The LAMP framework models motion control as a language-to-program synthesis problem. By designing a cinematography-inspired motion DSL, the authors train an LLM to transform natural language descriptions into structured motion programs. These programs are deterministically mapped to 3D object and camera trajectories to condition video generation, enabling the simultaneous generation of object and camera motion from natural language for the first time.

Background & Motivation

Video generation has made significant progress, but motion control—specifying object dynamics and camera trajectories—remains limited by user interaction methods. Existing approaches rely on text, annotations extracted from videos, or simple 2D sketching interfaces, which struggle to express complex cinematic motion.

Key Challenge: Object motion and camera trajectories are inherently coupled (cameras are often defined relative to moving objects). Specifying both simultaneously requires advanced spatial planning and mental visualization. For example, orchestrating a chase scene requires coordinating the runner's path and the tracking camera.

Limitations of Prior Work: - Difficulty in direct 3D coordinate regression from text: The language-to-motion mapping is multi-modal and structurally constrained. - Previous methods focus only on layout generation or camera trajectory synthesis, failing to unify object and camera motion. - Lack of iterative editing interfaces.

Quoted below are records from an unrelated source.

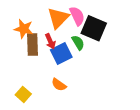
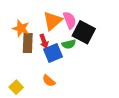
green semicircle: (78, 43) -> (69, 44), turned 104

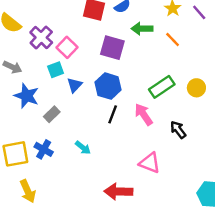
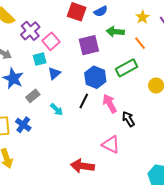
purple square: (112, 48) -> (89, 45), turned -35
blue hexagon: (108, 86) -> (95, 77), moved
green rectangle: (162, 87) -> (126, 68), moved
black arrow: (178, 130) -> (128, 119), moved
cyan arrow: (83, 148) -> (57, 109), moved

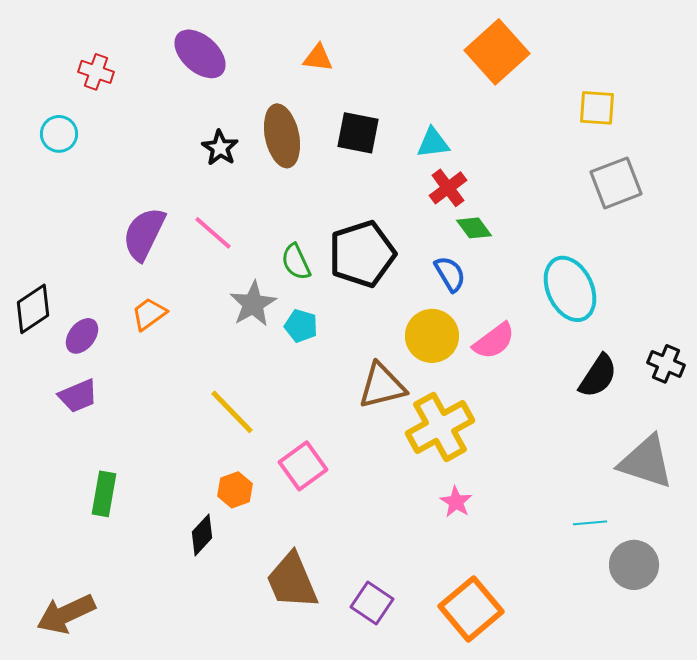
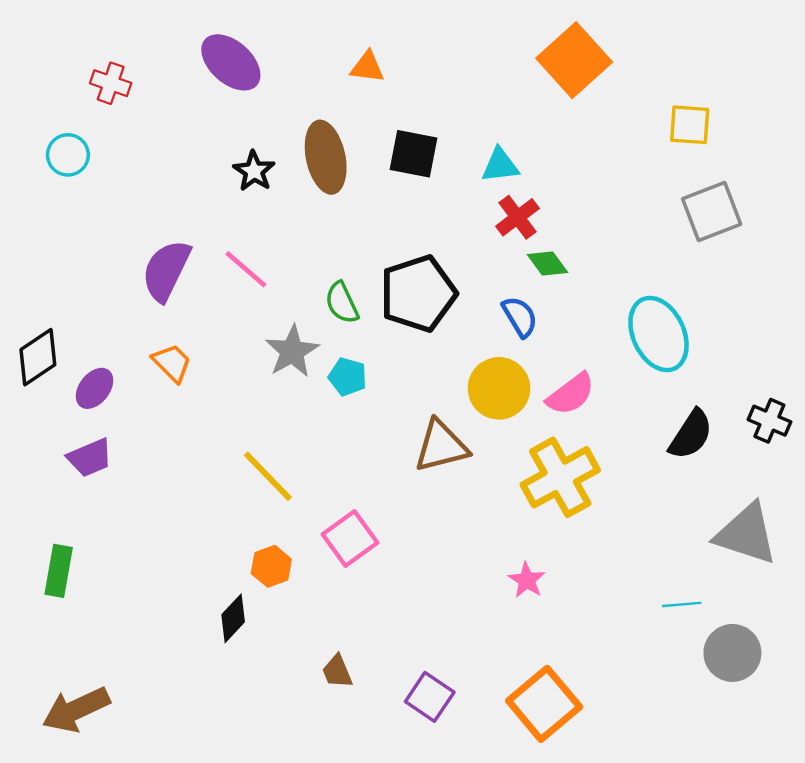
orange trapezoid: (149, 314) -> (172, 363), turned 81
yellow cross: (440, 427) -> (560, 477), moved
green rectangle: (104, 494) -> (59, 571), moved
brown trapezoid: (292, 581) -> (337, 671), size x0.5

Core Idea of LAMP: Leverage the program synthesis capabilities of LLMs to transform motion control into a language-conditioned program synthesis problem—generating symbolic motion programs instead of continuous coordinates, which are then deterministically mapped to 3D trajectories.

Method

Overall Architecture

LAMP aims to allow users to specify both object motion and camera shots (e.g., "a person running on the street with the camera tracking from the side") via natural language without manual 2D sketching or frame-by-frame 3D positioning. The key insight is to avoid direct regression of continuous 3D coordinates from text. Instead, an LLM generates a symbolic motion program, which is translated into precise trajectories via deterministic rules.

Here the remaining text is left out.